A Philosopher Reviews Judea Pearl's “The Book of Why” - fluentmundo
https://bostonreview.net/science-nature/tim-maudlin-why-world
======
epistasis
I like the review, but the criticism of distinguishing causality from
counterfactual reasoning feels weak to me. Do we actually care about the
counterfactual reasoning most? Of course. But establishing causality as its
own thing before counterfactuals is necessary in the way that Pearl has
structured his math. And even the grammar of human languages enforces this
separation of concepts. Do you need causality to even have the concept of
counterfactual? Of course. Is there value in describing that causality before
going on to counterfactuals? Yes I think so, because of the difficulties of
current counterfactual algorithms.

Separating out causality opens the door to doing counterfactual reasoning in
better ways.

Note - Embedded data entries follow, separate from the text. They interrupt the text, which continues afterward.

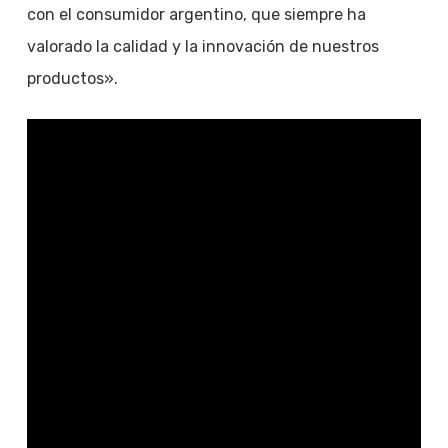
con el consumidor argentino, que siempre ha
valorado la calidad y la innovación de nuestros
productos».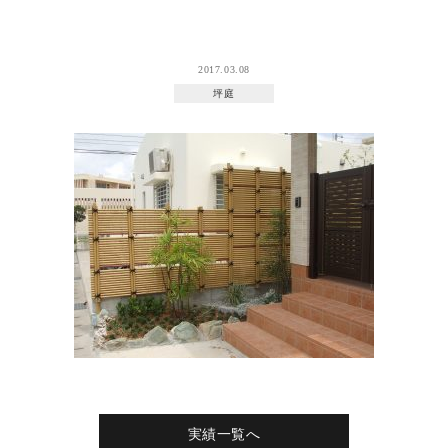
2017.03.08
坪庭
実績一覧へ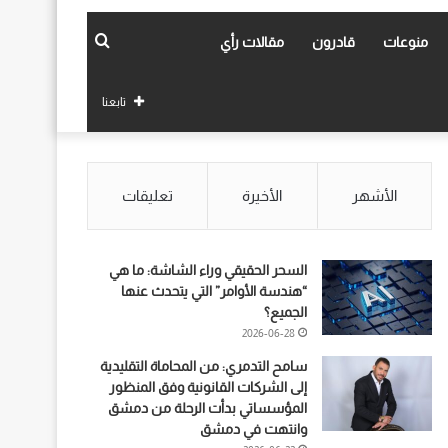
بحث
منوعات
قادرون
مقالات رأي
عن
تابعنا
الأشهر
الأخيرة
تعليقات
السحر الحقيقي وراء الشاشة: ما هي
“هندسة الأوامر” التي يتحدث عنها
الجميع؟
2026-06-28
سامح التدمري: من المحاماة التقليدية
إلى الشركات القانونية وفق المنظور
المؤسساتي بدأت الرحلة من دمشق
وانتهت في دمشق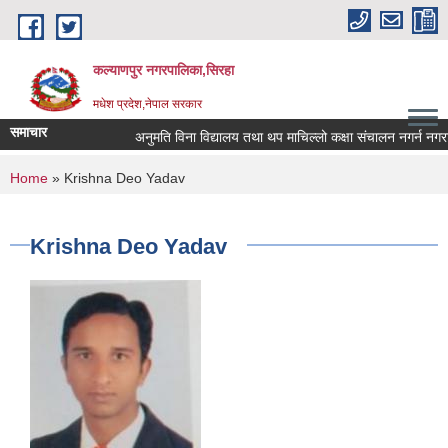
Skip to main content
कल्याणपुर नगरपालिका,सिरहा
मधेश प्रदेश,नेपाल सरकार
समाचार
अनुमति विना विद्यालय तथा थप माचिल्लो कक्षा संचालन नगर्न नगराउन ह
You are here
Home
» Krishna Deo Yadav
Krishna Deo Yadav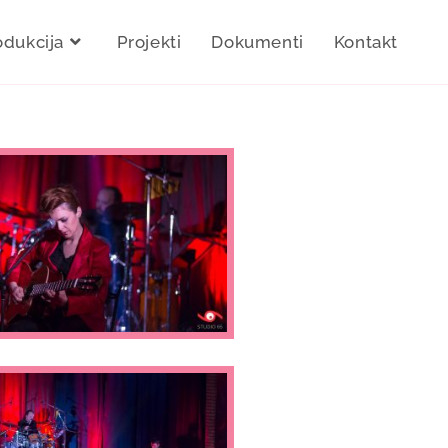
odukcija
Projekti
Dokumenti
Kontakt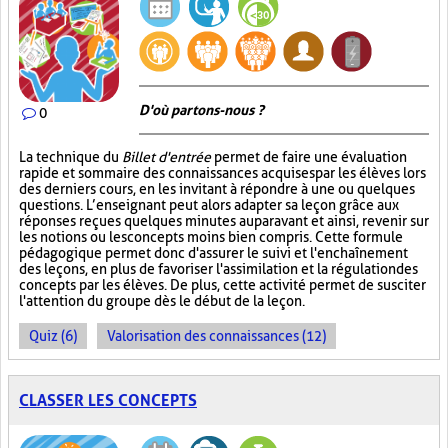
D'où partons-nous ?
0
La technique du
Billet d'entrée
permet de faire une évaluation
rapide et sommaire des connaissances acquises par les élèves lors
des derniers cours, en les invitant à répondre à une ou quelques
questions. L’enseignant peut alors adapter sa leçon grâce aux
réponses reçues quelques minutes auparavant et ainsi, revenir sur
les notions ou les concepts moins bien compris. Cette formule
pédagogique permet donc d'assurer le suivi et l'enchaînement
des leçons, en plus de favoriser l'assimilation et la régulation des
concepts par les élèves. De plus, cette activité permet de susciter
l'attention du groupe dès le début de la leçon.
Quiz (6)
Valorisation des connaissances (12)
CLASSER LES CONCEPTS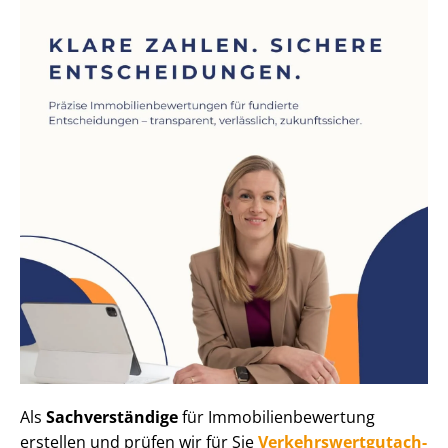
Als
Sachverständige
für Im­mo­bi­li­en­be­wer­tung
erstellen und prüfen wir für Sie
Ver­kehrs­wert­gut­ach­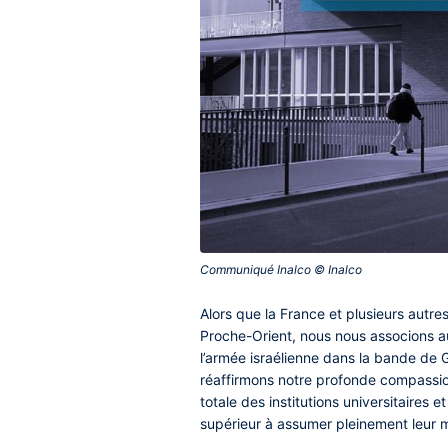
Communiqué Inalco © Inalco‎
Contenu
Alors que la France et plusieurs autre
central
Proche-Orient, nous nous associons au
l’armée israélienne dans la bande de 
réaffirmons notre profonde compassion
totale des institutions universitaire
supérieur à assumer pleinement leur mi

Since whatever method is in the Book of Why confused the
reviewer, it's probably not the best way to look at counterfactuals, so the
causality bits can be taken without establishing the counterfactual methods as
the be-all end-all.

For that matter, DAGs versus cyclic directed graphs or time-based DAGS is
still a big concern too. Many if not most of our causal reasoning will have
loops, when time is not accounted for, and DAG formulations make this
difficult to unroll. There may be big improvements in causal modeling, without
considering the counterfactuals even.

Also, in Pearl's prior 2000 book on Causality, it's clear that Pearl gave
plenty of credit to Spirtes, and it always seemed that they were working in
parallel and on very similar problems; I'm not sure how much Spirtes took from
Pearl, but Pearl makes clear that his ideas are heavily informed by Spirtes'
work.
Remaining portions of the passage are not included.